Work required — Quote exactly the lines from the one with "Label: liver." to the end of the data, both included; omit the pictures.

Study material below:

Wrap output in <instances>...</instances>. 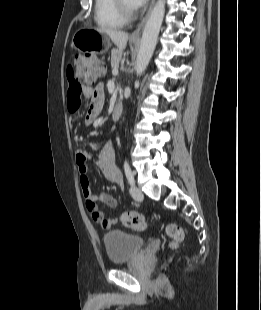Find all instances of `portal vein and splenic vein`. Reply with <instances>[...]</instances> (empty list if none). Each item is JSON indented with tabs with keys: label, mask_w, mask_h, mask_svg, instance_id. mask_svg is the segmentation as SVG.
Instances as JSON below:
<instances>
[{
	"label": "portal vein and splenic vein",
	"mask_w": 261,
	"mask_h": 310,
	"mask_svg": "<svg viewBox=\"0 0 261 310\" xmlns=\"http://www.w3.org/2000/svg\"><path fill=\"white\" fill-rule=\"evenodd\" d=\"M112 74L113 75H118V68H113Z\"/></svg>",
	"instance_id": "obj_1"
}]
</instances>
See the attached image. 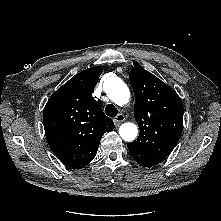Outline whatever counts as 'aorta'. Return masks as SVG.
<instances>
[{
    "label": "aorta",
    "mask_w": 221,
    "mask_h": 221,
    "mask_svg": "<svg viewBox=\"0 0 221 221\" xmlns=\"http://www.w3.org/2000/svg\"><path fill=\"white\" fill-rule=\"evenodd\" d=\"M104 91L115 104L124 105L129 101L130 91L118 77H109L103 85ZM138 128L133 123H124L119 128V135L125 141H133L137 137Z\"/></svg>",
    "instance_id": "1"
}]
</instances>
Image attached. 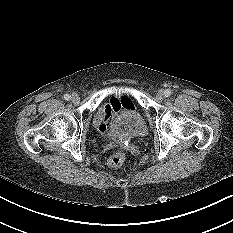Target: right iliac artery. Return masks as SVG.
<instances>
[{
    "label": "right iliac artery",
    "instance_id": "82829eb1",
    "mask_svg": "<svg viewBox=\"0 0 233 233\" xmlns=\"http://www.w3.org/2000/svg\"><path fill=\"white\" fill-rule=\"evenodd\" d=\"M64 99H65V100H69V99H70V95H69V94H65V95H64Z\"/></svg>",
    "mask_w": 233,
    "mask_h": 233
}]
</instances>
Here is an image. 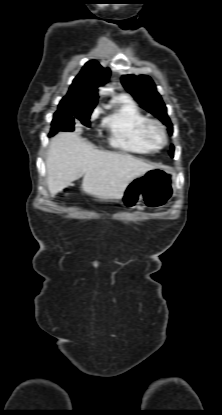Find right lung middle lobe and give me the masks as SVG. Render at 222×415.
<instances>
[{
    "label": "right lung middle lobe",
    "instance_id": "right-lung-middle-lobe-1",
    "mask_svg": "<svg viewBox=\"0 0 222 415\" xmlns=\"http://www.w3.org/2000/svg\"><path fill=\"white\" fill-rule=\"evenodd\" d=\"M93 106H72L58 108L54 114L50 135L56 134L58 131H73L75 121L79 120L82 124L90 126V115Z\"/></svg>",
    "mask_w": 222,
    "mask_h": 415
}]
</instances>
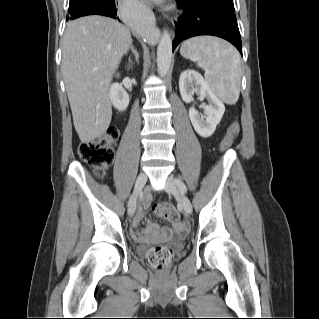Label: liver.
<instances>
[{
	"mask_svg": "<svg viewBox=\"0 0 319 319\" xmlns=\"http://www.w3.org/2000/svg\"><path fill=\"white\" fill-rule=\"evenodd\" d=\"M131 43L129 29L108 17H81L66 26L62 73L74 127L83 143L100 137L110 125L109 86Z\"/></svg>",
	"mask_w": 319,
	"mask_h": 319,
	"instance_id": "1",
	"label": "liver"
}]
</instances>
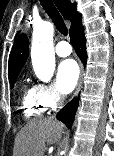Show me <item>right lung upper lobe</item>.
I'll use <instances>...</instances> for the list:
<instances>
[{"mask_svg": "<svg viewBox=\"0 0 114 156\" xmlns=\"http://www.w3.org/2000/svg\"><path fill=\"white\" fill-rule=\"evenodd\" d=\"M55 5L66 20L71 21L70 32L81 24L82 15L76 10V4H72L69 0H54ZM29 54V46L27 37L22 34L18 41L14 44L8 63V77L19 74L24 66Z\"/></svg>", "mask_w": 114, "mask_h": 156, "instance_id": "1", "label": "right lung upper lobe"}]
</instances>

End of Study material.

Answer space —
Label: liver.
<instances>
[{
	"mask_svg": "<svg viewBox=\"0 0 319 319\" xmlns=\"http://www.w3.org/2000/svg\"><path fill=\"white\" fill-rule=\"evenodd\" d=\"M131 43L129 29L108 17H81L66 26L62 73L74 127L83 143L100 137L110 125L109 86Z\"/></svg>",
	"mask_w": 319,
	"mask_h": 319,
	"instance_id": "1",
	"label": "liver"
}]
</instances>
Show me <item>right lung upper lobe</item>.
I'll use <instances>...</instances> for the list:
<instances>
[{"mask_svg": "<svg viewBox=\"0 0 114 156\" xmlns=\"http://www.w3.org/2000/svg\"><path fill=\"white\" fill-rule=\"evenodd\" d=\"M55 5L66 20L71 21L70 32L81 24L82 15L76 10V4H72L69 0H54ZM29 54V46L27 37L22 34L18 41L14 44L8 63V77L19 74L24 66Z\"/></svg>", "mask_w": 114, "mask_h": 156, "instance_id": "1", "label": "right lung upper lobe"}]
</instances>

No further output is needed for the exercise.